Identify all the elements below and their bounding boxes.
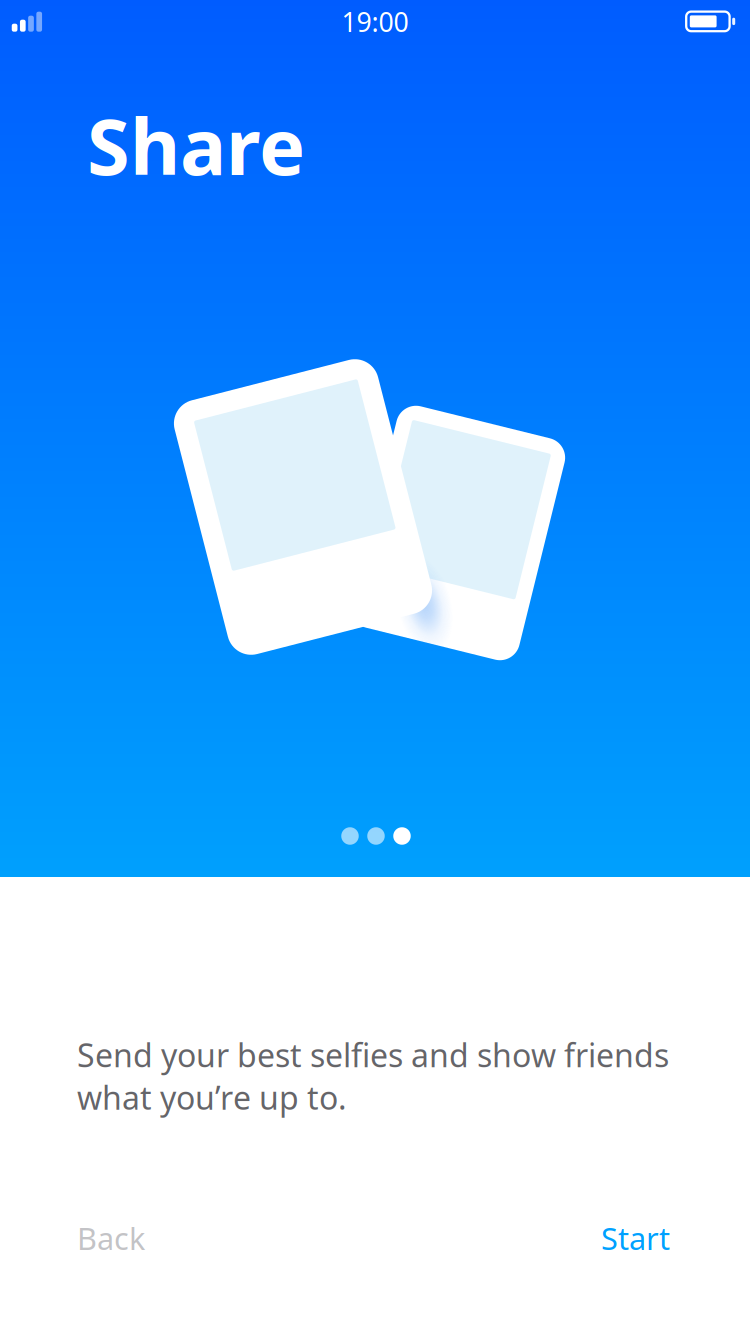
button[interactable]: Start (520, 1202, 670, 1274)
staticText: Send your best selfies and show friends … (77, 1034, 669, 1118)
staticText: Back (77, 1218, 145, 1258)
staticText: Share (87, 94, 305, 196)
staticText: Start (601, 1218, 670, 1258)
button[interactable]: Back (77, 1202, 227, 1274)
staticText: 19:00 (342, 4, 408, 39)
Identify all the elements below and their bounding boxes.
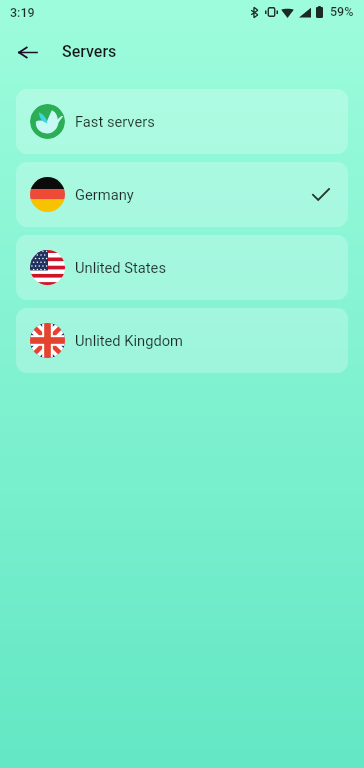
button[interactable]: Unlited Kingdom bbox=[16, 308, 348, 373]
button[interactable]: Germany bbox=[16, 162, 348, 227]
staticText: 3:19 bbox=[10, 5, 35, 20]
staticText: 59% bbox=[330, 4, 354, 19]
button[interactable]: Unlited States bbox=[16, 235, 348, 300]
staticText: Unlited States bbox=[75, 259, 166, 276]
staticText: Unlited Kingdom bbox=[75, 332, 183, 349]
staticText: Germany bbox=[75, 186, 134, 203]
staticText: Servers bbox=[62, 42, 117, 61]
button[interactable]: Back bbox=[10, 34, 46, 70]
staticText: Fast servers bbox=[75, 113, 155, 130]
button[interactable]: Fast servers bbox=[16, 89, 348, 154]
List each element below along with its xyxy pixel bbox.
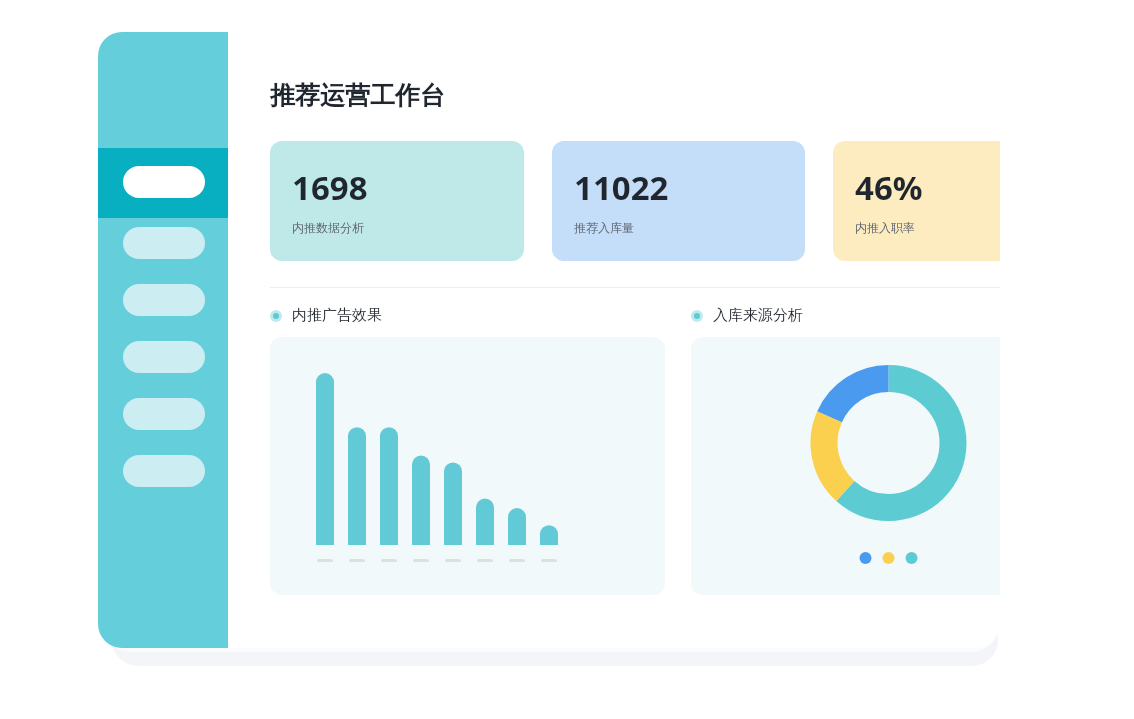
button[interactable]: Menu item 1 — [123, 166, 205, 198]
staticText: 推荐入库量 — [574, 220, 634, 235]
button[interactable]: 11022 — [552, 141, 805, 261]
staticText: 11022 — [574, 165, 669, 210]
staticText: 1698 — [292, 165, 368, 210]
button[interactable]: Menu item 3 — [123, 284, 205, 316]
button[interactable]: Menu item 2 — [123, 227, 205, 259]
button[interactable]: Menu item 5 — [123, 398, 205, 430]
button[interactable]: 1698 — [270, 141, 524, 261]
staticText: 内推入职率 — [855, 220, 915, 235]
staticText: 入库来源分析 — [713, 306, 803, 325]
staticText: 内推广告效果 — [292, 306, 382, 325]
button[interactable]: Menu item 6 — [123, 455, 205, 487]
staticText: 内推数据分析 — [292, 220, 364, 235]
staticText: 46% — [855, 165, 923, 210]
button[interactable]: 46% — [833, 141, 1000, 261]
staticText: 推荐运营工作台 — [270, 80, 445, 111]
button[interactable]: Menu item 4 — [123, 341, 205, 373]
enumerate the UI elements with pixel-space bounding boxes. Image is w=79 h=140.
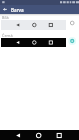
staticText: Bílá xyxy=(2,15,9,20)
button[interactable] xyxy=(0,32,79,47)
staticText: Barva xyxy=(11,7,24,13)
button[interactable] xyxy=(0,14,79,29)
staticText: Černá xyxy=(2,33,13,38)
button[interactable]: Back xyxy=(1,5,9,14)
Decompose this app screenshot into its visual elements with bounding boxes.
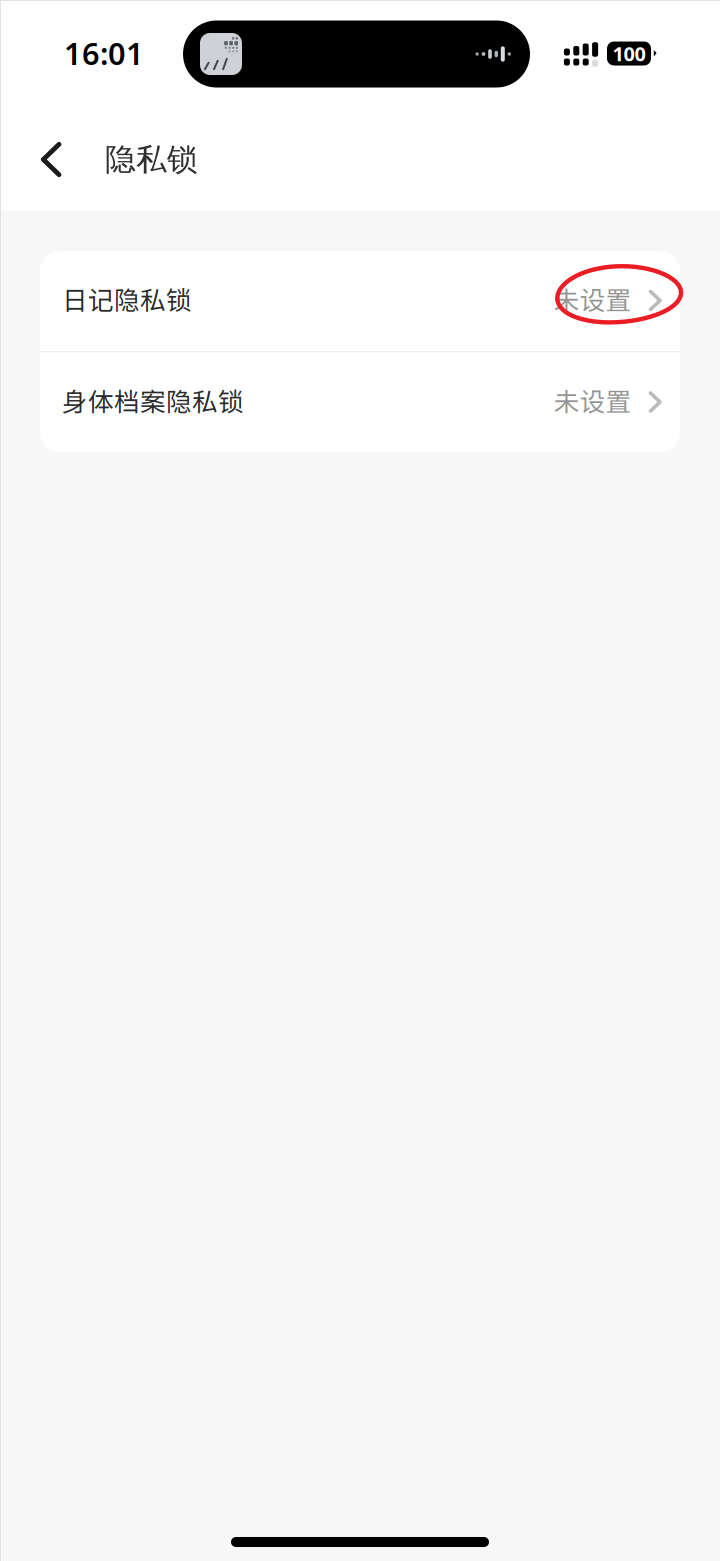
staticText: 未设置 [554,382,632,419]
staticText: 隐私锁 [105,140,198,179]
staticText: 日记隐私锁 [62,280,192,317]
staticText: 身体档案隐私锁 [62,382,244,419]
staticText: 未设置 [554,280,632,317]
staticText: 16:01 [64,33,144,73]
staticText: 100 [612,40,646,67]
button[interactable]: 身体档案隐私锁 [40,352,680,452]
button[interactable]: 日记隐私锁 [40,251,680,351]
button[interactable]: 返回 [0,108,105,211]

» INSTRUCTIONS TO FOLLOW:
How many lines in the records above contain the word "Kingdom"? Reply with the number and nothing more.

» TASK ANSWER:
2